I’ll be honest: I don’t know whether this vote was won by fair means or foul; that’s what this thread is asking. (I’m starting it off in GD rather than GQ because I suspect its content would get it punted here anyway, ultimately.) It appears on the surface that the means might have been foul: in a close vote, with people changing their minds, you can all but guarantee a win if you can keep the vote open indefinitely - and then close it at the millisecond when your side briefly has a majority.

But it’s possible that there’s some more aboveboard explanation of why the vote wasn’t over when the tally of ‘No’ votes reached 218, but it was over a little later when the ‘Yes’ votes finally cleared that mark.

As Ross Perot once said, I’m all ears.

I didn’t know about that. I hope it’s not a situation like in Europe, where there is a referendum on the EU, and after the people vote no, they hold another, and another, until the citizens get it “right”.

It is the prerogative of the Speaker (in the House) or the President (in the Senate) – to decide when a vote is over. That means that the majority party decides when a vote is over.

It is very, very rare to have a vote last the appointed time, but I completely agree with the OPs point – that three hour vote is just absurd.

And shame, shame on whoever switched their votes. Talk about a complete lack of spine.

Makes me sick.
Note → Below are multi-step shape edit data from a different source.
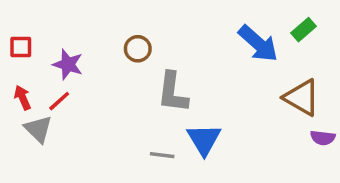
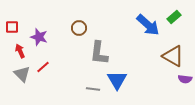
red arrow: (23, 98) -> (20, 51), moved
red line: (59, 101) -> (43, 67), moved

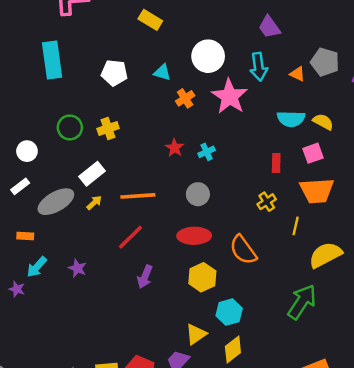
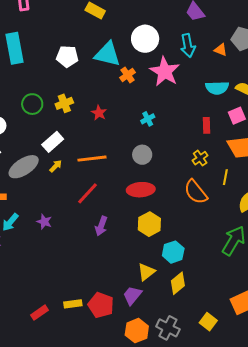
cyan triangle: (162, 72) -> (107, 54), size x1.8
red star: (175, 148) -> (99, 113), moved
orange semicircle: (243, 250) -> (196, 192), moved

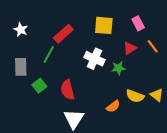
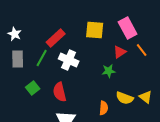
pink rectangle: (138, 23) -> (128, 28), size x1.5
white cross: (94, 59) -> (69, 60), moved
gray rectangle: (21, 67) -> (18, 59), moved
orange semicircle: (113, 106) -> (104, 108), turned -48

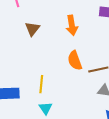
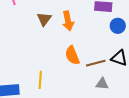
brown triangle: (32, 29) -> (44, 19), moved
Politicians playing like the kids who own the ball can change the rules of the game whenever it suits their advantage. They must think the public is stupid and oblivious to their unfair manipulation of the system. Let’s vote 'em out!

It is my understanding that the rules state the 15 minutes is not a limit but a minimum , i.e. the speaker cannot close the vote before that time , but as Ravenman says, its the perogative of the presiding officer when to close the vote anytime after that. In fact, it’s very rare that a vote will be exactly 15 min, but usually 20 -30 minutes. Of course, what is debatable is how moral it is to keep the vote open 3 hours to twist enough arms to get the bill to pass. The Dems shouldn’t crow to loudly on this though; they did something simillar when they had control of the House to pass Clinton’s balanced budget bill in '93.